My Lords, I beg leave to ask the Question which stands in my name on the Order Paper.

The Question was as follows:

To ask Her Majesty's Government whether they will give details of the discussions with the Prime Minister of Belize, held in Jamaica, concerning proposals leading to the possible independence of Belize.

My Lords, my honourable friend the Minister of State at the Foreign and Commonwealth Office had discussions with the Premier of Belize on 22nd January in Kingston to review progress in the negotiations with Guatemala and constitutional steps towards independence.

My Lords, I thank my noble friend for that reply. Is it not the case that the United Nations agreed that Belize should be independent as soon as possible? In fact, there has been a settlement there since 1638; a commander-in-chief was appointed in 1786, and the colony was recognised in 1862. Surely by now it is time that some action was taken with Guatemala to reach a settlement. Have the Opposition been consulted?

My Lords, my noble friend is quite right, and that is what the constitutional conference is about. The Opposition are being consulted.

My Lords, are Her Majesty's Government aware that there would be widespread support for the views expressed by the noble Baroness, Lady Vickers, on this rather difficult and dangerous point; that in particular there would be general support for any attempts by the United Kingdom to resolve the difficulties in the area, relating mostly to frontiers, and also to ensure the viability and the security of the area, whatever constitutional forms are decided?

My Lords, yes. Once again the noble Lord opposite is quite right.
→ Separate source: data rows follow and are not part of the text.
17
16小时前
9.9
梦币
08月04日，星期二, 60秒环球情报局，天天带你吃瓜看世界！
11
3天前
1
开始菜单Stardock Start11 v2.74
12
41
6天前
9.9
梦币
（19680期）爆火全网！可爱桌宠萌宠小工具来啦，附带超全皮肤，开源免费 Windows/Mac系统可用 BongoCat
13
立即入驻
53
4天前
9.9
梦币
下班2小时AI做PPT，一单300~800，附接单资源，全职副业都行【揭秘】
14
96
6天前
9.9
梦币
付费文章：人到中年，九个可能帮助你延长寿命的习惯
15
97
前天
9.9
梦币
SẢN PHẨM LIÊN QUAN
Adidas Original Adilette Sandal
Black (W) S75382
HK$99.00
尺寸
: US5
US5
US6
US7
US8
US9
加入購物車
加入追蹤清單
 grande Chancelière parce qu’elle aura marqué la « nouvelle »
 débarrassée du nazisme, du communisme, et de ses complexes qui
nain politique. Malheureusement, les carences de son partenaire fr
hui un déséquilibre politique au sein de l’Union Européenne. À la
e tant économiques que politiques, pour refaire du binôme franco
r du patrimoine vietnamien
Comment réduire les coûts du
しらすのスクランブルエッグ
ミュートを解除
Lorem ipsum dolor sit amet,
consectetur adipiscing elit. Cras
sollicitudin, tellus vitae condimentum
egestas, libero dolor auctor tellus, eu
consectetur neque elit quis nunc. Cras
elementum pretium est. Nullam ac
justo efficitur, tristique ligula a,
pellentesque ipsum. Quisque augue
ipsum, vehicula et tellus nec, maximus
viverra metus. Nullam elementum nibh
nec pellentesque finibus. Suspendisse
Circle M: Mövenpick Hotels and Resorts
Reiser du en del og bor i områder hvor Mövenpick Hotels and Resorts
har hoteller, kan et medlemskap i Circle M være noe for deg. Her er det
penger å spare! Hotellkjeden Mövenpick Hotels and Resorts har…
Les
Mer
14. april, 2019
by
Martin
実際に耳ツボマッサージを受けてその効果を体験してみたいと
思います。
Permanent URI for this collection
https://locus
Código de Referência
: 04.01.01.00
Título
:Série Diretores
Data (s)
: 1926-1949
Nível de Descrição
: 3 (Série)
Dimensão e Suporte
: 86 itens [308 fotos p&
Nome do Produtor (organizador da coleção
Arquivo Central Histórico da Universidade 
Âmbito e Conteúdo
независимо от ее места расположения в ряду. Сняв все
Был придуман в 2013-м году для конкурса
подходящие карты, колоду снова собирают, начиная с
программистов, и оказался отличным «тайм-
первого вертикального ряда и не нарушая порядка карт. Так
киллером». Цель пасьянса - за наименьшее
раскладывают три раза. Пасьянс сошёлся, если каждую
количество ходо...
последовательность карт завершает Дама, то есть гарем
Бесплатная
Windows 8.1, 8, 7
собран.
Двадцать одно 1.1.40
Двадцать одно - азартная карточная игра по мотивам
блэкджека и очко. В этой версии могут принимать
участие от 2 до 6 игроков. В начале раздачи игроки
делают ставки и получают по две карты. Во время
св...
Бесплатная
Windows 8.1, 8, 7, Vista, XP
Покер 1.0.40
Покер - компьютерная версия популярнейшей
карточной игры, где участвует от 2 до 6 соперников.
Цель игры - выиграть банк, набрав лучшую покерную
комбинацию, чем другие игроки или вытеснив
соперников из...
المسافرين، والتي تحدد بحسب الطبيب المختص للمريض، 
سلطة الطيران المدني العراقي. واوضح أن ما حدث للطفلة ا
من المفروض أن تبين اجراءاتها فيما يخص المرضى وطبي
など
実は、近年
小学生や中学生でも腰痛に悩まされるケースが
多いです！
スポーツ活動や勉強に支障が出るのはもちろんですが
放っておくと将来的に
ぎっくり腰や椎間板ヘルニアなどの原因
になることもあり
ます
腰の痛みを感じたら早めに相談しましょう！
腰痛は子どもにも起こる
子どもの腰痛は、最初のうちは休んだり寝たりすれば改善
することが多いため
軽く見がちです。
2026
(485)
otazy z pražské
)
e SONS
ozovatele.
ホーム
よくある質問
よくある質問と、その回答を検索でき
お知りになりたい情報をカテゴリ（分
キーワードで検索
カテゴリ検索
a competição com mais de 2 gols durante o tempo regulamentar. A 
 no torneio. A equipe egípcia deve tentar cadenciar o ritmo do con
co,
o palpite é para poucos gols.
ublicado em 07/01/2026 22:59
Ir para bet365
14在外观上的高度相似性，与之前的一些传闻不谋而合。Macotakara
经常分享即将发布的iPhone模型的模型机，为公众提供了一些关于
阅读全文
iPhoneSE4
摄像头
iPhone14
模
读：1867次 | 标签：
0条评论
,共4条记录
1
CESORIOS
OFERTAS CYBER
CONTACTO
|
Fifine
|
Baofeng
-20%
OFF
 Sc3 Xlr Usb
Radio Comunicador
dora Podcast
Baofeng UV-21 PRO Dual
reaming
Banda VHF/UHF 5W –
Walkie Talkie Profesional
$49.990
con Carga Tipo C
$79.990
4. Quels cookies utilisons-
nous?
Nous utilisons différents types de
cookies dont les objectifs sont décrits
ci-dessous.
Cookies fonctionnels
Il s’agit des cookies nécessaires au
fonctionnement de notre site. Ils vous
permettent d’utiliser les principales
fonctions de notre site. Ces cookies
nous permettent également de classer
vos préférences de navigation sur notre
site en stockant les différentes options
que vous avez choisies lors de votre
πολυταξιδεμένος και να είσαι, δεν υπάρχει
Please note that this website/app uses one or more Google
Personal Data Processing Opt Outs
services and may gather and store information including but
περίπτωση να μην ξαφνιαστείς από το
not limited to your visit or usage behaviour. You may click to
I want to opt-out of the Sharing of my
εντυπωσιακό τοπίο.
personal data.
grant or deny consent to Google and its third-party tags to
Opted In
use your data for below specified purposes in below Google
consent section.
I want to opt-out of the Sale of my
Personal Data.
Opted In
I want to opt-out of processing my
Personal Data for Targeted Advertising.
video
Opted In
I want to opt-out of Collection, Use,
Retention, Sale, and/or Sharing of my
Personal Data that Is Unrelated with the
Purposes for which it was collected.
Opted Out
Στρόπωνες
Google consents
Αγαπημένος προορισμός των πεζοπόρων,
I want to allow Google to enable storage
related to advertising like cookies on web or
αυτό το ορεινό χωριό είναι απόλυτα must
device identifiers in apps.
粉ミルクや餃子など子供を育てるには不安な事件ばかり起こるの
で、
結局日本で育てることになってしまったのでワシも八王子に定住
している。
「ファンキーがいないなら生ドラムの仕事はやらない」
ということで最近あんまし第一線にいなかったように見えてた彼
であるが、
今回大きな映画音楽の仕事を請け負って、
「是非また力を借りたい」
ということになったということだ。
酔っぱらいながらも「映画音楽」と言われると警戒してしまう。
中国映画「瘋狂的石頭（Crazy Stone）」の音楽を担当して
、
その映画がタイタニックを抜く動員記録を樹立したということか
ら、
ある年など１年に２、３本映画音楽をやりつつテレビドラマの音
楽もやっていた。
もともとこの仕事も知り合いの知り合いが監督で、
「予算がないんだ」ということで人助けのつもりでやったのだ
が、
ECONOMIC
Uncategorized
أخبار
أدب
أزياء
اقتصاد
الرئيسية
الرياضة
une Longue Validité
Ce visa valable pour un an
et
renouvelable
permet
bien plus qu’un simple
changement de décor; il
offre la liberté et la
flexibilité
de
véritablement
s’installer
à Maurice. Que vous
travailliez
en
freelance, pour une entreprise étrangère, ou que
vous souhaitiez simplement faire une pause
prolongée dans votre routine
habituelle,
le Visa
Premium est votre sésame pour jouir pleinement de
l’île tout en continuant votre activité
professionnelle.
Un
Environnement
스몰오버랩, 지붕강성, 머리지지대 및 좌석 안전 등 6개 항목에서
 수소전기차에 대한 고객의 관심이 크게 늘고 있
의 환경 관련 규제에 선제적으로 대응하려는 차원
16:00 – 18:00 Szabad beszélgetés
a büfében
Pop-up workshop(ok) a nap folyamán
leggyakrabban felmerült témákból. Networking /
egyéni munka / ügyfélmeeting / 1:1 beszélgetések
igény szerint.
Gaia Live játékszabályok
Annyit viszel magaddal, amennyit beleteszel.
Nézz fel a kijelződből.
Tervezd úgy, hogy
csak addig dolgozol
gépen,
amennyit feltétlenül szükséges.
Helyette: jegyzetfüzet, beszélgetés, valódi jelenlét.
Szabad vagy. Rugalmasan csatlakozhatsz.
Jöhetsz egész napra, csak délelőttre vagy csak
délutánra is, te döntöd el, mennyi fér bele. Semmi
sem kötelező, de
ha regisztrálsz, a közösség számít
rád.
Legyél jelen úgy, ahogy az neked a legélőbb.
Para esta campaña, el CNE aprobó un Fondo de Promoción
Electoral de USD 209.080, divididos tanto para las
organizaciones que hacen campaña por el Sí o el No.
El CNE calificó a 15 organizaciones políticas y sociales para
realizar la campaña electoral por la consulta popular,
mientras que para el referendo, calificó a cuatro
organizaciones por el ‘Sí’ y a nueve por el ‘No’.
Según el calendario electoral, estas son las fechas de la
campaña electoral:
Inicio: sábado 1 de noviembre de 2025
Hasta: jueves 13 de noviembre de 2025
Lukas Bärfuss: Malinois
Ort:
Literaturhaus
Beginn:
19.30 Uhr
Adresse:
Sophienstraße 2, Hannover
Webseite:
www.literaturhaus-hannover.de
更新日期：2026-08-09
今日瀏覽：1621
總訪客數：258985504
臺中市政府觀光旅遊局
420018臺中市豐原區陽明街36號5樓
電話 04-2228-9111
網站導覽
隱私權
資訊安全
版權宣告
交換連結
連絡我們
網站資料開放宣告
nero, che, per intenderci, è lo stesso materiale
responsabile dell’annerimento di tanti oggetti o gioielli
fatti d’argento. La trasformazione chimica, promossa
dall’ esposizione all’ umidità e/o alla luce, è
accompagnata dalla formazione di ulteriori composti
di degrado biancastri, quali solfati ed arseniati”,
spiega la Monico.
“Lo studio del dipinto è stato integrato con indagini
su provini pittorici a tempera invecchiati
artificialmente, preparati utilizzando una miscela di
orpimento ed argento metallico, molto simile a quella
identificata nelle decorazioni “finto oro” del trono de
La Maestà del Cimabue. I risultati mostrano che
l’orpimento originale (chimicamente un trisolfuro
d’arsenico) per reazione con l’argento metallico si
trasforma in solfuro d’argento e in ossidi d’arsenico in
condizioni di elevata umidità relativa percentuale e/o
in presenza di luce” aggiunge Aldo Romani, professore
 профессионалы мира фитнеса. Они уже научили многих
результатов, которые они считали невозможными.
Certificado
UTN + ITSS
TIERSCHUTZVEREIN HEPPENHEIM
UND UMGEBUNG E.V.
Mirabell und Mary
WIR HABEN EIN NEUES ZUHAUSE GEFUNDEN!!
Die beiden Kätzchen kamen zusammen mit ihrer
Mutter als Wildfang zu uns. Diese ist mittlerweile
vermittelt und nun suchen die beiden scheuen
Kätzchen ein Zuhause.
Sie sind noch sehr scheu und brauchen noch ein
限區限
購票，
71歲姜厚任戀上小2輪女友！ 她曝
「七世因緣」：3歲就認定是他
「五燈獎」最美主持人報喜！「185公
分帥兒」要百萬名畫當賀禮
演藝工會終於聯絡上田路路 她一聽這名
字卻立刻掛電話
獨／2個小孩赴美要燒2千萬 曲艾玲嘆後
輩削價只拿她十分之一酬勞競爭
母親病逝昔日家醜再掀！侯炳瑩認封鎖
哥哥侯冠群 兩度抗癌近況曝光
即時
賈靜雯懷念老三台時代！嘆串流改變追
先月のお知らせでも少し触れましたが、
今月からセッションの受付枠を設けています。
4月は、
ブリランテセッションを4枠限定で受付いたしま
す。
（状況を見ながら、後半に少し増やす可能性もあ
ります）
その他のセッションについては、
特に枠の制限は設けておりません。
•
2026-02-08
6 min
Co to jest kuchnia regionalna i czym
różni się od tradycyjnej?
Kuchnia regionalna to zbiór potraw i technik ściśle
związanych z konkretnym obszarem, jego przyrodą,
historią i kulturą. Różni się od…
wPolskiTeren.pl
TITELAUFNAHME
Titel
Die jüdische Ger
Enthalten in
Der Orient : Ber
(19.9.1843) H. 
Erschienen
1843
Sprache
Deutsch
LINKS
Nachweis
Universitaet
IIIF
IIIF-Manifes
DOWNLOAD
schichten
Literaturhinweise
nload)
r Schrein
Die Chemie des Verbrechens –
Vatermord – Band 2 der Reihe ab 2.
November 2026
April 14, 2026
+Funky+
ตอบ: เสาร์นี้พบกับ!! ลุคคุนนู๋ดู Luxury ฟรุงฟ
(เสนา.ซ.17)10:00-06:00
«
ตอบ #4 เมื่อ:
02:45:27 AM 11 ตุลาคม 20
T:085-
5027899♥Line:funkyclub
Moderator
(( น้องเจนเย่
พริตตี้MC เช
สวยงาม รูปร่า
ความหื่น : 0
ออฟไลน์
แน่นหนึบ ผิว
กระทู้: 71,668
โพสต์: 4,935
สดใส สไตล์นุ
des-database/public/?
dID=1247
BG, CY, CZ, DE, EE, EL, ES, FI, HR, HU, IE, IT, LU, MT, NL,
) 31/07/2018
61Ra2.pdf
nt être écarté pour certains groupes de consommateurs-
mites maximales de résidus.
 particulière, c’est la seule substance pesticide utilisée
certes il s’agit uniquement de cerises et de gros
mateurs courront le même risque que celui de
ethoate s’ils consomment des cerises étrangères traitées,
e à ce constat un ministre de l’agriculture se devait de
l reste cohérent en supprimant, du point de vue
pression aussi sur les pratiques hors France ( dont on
Over the years the difficulty as regards the independence of Belize has been the Guatemalan claim to Belizian territory. It would obviously be better if we could reach an agreement with Guatemala before independence, and we are still seeking to do that.

My Lords, in view of the character of the Government of Guatemala and the uncertainty in that territory, will the Government be careful not to sign a treaty with that country which would be contrary to the view of the people of Belize?

My Lords, the noble Lord can be quite sure that whatever we do about the independence of Belize, we shall be very careful.